• To do: Report every line below that has the string "rynku" in it.

• Raw data:
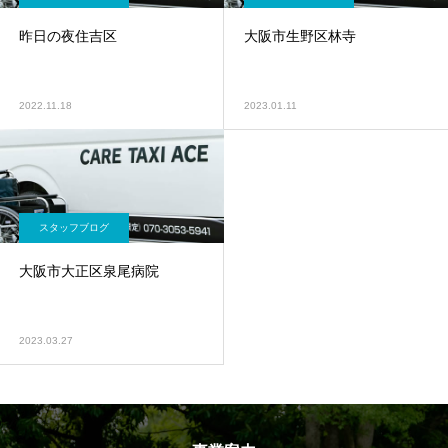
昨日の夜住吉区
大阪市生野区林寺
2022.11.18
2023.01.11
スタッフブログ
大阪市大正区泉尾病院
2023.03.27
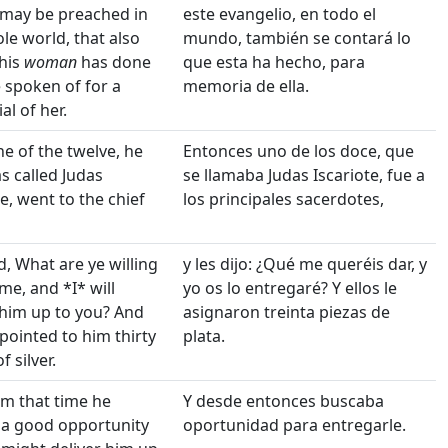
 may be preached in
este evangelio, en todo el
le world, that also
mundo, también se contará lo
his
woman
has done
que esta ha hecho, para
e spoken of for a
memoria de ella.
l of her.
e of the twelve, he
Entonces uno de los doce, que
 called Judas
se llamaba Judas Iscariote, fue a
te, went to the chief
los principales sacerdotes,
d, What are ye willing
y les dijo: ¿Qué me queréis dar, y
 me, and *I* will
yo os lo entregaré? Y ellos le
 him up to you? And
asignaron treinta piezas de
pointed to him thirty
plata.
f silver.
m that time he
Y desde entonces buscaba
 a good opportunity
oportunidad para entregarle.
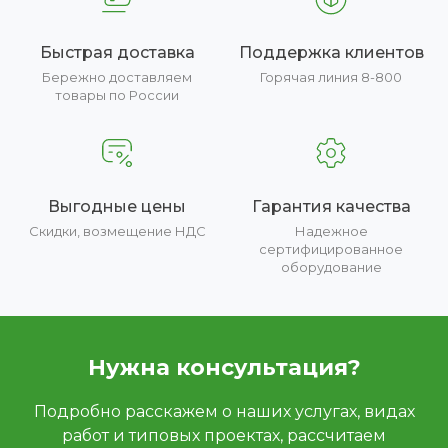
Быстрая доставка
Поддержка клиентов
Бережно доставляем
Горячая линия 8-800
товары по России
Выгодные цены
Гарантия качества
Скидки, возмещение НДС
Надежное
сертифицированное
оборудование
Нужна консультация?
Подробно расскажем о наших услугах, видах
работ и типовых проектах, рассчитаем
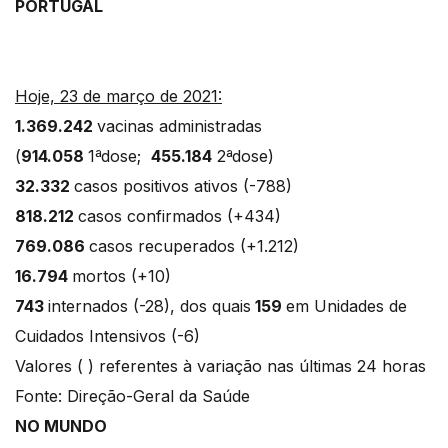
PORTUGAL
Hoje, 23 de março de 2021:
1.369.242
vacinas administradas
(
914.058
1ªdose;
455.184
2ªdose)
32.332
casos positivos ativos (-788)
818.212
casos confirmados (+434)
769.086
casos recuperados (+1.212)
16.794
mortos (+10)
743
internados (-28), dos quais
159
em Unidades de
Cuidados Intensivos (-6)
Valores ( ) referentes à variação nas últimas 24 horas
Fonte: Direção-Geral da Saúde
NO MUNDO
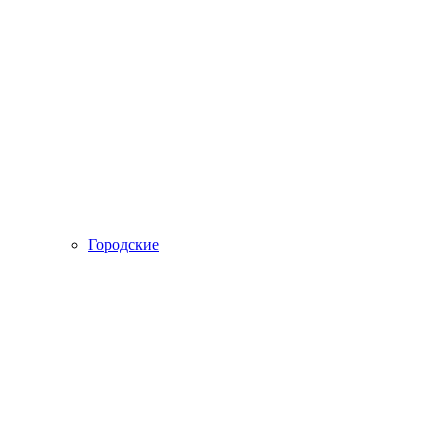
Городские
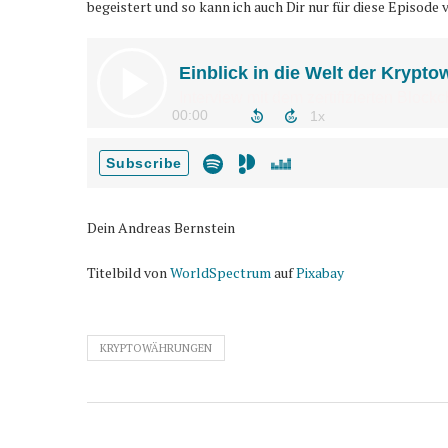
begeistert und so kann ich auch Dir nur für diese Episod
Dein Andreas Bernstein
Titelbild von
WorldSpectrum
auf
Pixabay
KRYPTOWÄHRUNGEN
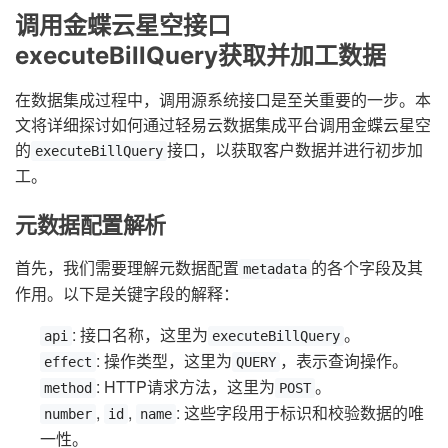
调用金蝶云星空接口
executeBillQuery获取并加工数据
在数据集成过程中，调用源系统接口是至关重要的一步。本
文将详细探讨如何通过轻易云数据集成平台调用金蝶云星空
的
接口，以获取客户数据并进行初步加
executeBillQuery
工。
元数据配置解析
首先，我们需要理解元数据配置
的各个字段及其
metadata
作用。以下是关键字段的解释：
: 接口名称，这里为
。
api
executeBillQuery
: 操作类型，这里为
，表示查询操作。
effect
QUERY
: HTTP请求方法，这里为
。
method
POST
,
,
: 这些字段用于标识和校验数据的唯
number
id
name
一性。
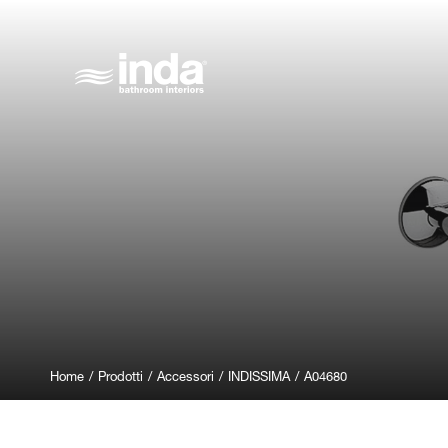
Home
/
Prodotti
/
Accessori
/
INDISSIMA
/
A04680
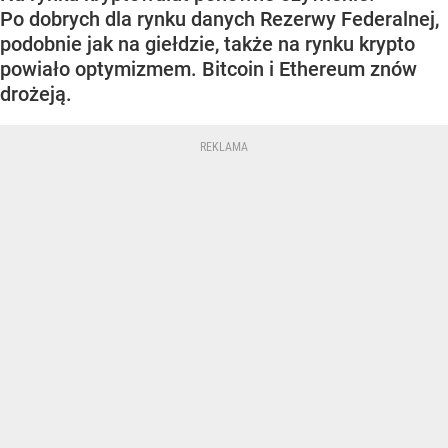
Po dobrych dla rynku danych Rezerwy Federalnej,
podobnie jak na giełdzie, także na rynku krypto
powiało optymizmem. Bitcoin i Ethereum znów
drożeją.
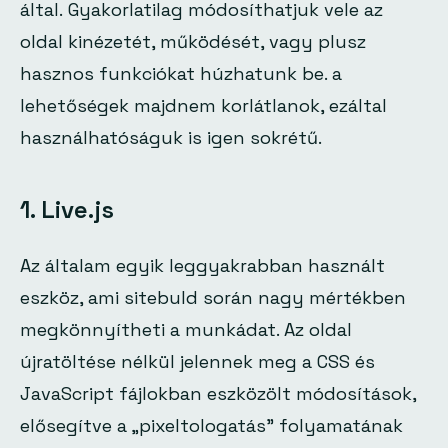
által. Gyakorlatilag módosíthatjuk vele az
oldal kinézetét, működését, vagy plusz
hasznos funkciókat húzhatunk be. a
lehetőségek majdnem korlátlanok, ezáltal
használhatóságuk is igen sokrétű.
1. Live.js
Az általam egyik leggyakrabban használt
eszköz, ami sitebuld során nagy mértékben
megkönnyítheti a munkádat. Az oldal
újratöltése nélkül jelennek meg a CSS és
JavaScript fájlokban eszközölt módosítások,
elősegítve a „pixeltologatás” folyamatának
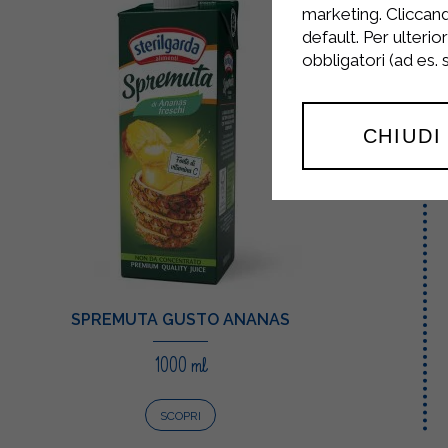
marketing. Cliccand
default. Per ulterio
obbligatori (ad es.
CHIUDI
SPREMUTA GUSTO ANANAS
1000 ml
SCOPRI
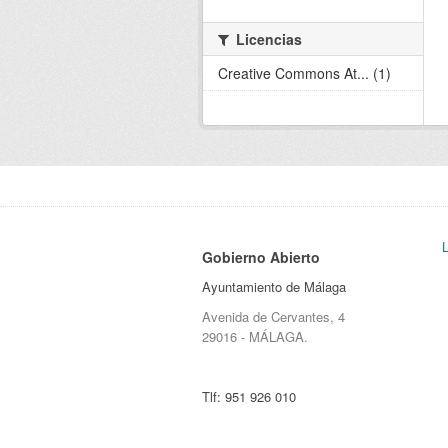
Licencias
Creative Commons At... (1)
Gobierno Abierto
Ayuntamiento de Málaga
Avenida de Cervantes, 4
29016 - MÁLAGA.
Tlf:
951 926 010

---

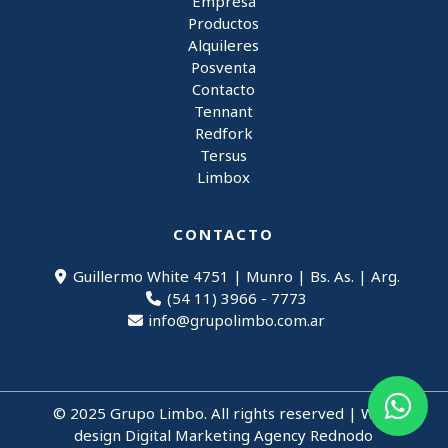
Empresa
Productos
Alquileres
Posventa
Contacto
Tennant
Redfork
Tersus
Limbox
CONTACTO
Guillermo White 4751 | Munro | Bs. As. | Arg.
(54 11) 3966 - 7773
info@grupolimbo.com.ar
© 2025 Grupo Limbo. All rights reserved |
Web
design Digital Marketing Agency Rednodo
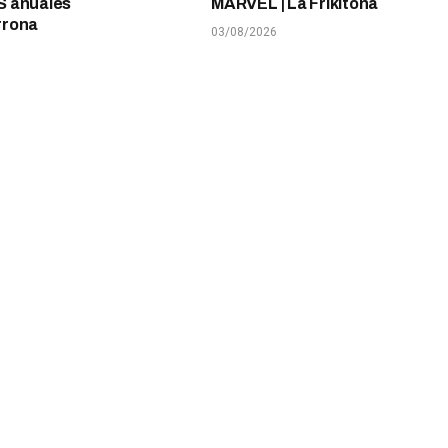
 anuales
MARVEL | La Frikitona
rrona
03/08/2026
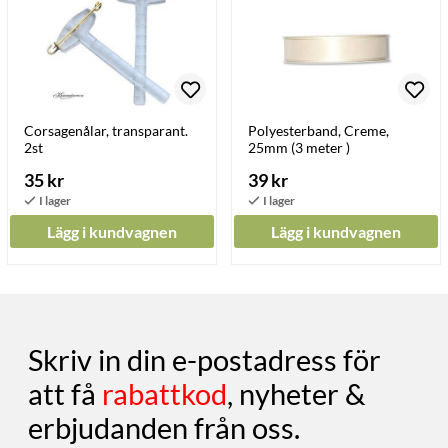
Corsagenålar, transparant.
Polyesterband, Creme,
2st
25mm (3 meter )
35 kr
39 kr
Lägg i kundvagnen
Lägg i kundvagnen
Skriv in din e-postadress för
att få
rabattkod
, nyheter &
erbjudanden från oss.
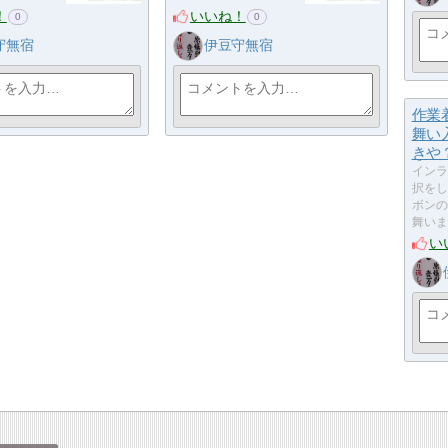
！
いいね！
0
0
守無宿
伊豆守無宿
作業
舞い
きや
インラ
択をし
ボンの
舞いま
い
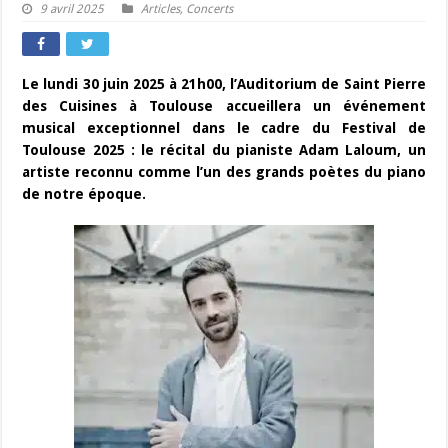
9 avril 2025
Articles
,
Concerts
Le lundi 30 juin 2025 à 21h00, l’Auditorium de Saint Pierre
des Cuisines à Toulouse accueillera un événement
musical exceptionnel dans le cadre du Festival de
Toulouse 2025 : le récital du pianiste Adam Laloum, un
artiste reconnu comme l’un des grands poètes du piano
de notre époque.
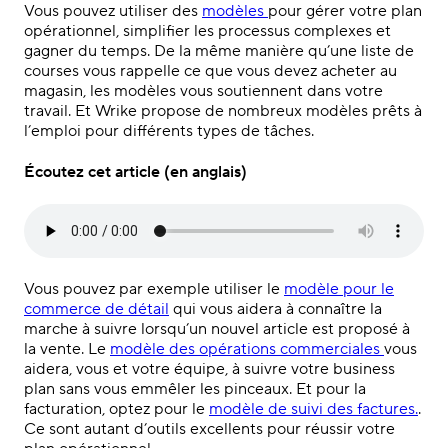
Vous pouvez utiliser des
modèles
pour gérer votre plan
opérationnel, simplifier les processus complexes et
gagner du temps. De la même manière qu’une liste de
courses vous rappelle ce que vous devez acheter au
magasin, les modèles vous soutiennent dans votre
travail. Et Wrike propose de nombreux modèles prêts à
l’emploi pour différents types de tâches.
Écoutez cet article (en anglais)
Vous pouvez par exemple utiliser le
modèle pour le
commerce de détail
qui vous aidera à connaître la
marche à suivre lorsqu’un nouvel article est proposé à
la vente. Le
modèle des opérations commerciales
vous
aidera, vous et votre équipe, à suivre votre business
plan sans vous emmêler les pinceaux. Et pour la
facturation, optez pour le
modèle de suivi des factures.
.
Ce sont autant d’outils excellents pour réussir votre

...

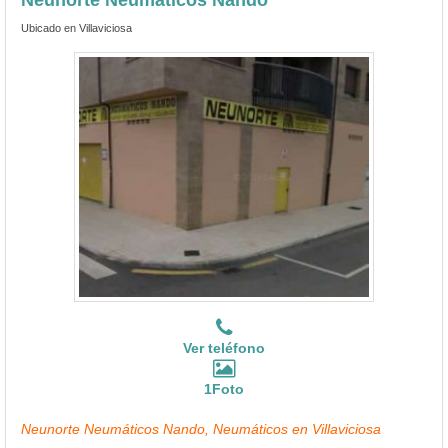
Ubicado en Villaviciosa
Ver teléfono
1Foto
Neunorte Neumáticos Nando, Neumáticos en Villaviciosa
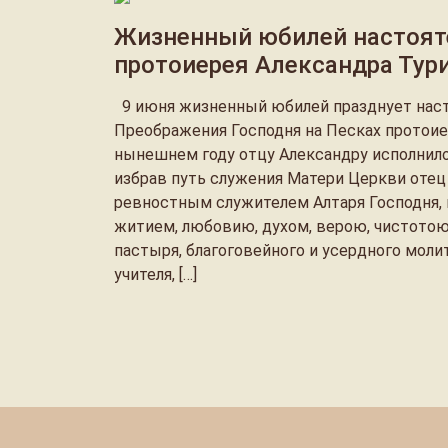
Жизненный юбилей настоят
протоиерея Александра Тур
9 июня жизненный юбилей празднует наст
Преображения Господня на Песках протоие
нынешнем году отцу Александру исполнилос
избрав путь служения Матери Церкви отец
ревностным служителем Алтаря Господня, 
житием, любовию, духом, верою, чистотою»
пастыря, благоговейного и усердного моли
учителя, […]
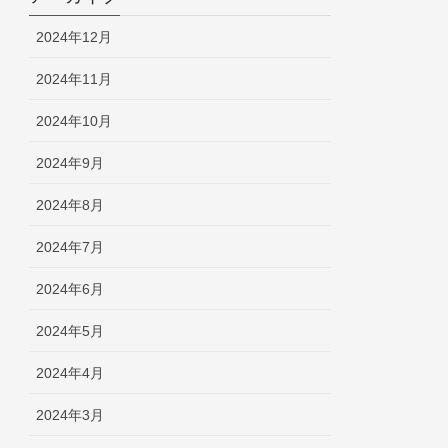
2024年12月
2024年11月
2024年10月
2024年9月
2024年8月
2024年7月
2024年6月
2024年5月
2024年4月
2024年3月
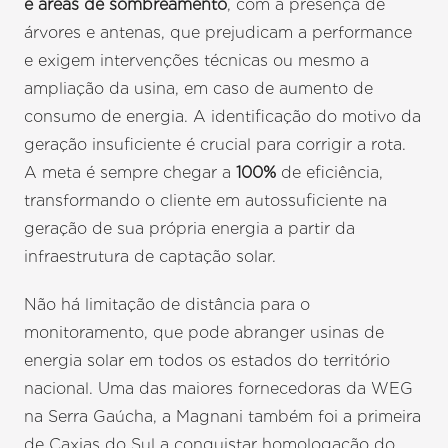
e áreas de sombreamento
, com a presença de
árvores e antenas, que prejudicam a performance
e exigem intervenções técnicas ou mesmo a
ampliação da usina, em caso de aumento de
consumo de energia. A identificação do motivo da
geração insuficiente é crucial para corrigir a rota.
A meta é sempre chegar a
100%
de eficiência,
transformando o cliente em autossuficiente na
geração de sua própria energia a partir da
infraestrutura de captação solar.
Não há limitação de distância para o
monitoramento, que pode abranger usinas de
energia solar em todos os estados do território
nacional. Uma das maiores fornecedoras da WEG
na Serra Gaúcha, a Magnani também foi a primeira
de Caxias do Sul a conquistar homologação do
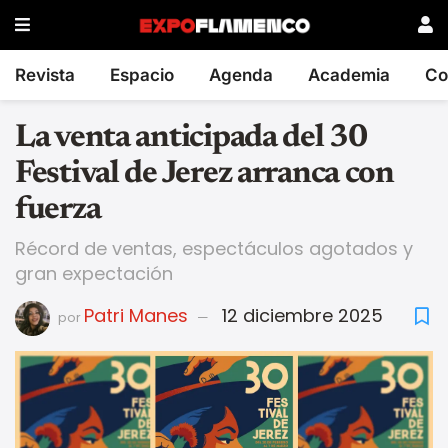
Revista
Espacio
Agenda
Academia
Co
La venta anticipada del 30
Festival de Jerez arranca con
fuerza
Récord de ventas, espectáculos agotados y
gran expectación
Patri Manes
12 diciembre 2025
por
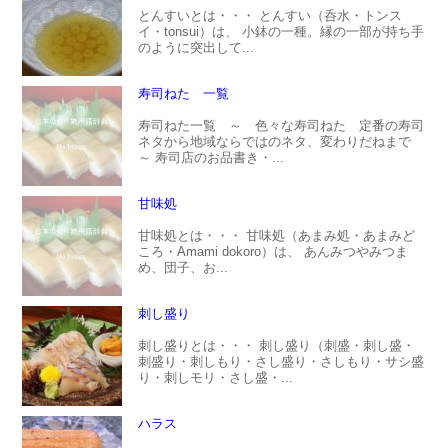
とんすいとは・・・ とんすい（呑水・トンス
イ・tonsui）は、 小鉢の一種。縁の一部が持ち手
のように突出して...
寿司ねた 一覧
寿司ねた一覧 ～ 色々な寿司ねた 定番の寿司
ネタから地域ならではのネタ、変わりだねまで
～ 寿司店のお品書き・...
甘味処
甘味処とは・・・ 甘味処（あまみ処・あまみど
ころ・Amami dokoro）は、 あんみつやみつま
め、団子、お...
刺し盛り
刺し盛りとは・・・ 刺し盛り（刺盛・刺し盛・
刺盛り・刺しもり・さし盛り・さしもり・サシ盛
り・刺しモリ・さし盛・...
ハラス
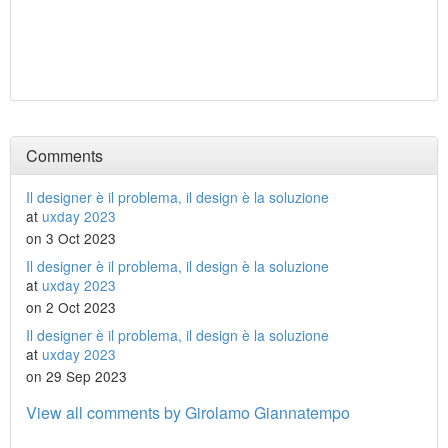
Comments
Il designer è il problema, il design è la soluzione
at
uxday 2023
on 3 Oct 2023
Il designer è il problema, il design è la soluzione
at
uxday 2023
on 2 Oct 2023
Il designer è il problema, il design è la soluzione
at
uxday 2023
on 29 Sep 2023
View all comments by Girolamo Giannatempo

• Solution:
Po dobrych dla rynku danych Rezerwy Federalnej,
podobnie jak na giełdzie, także na rynku krypto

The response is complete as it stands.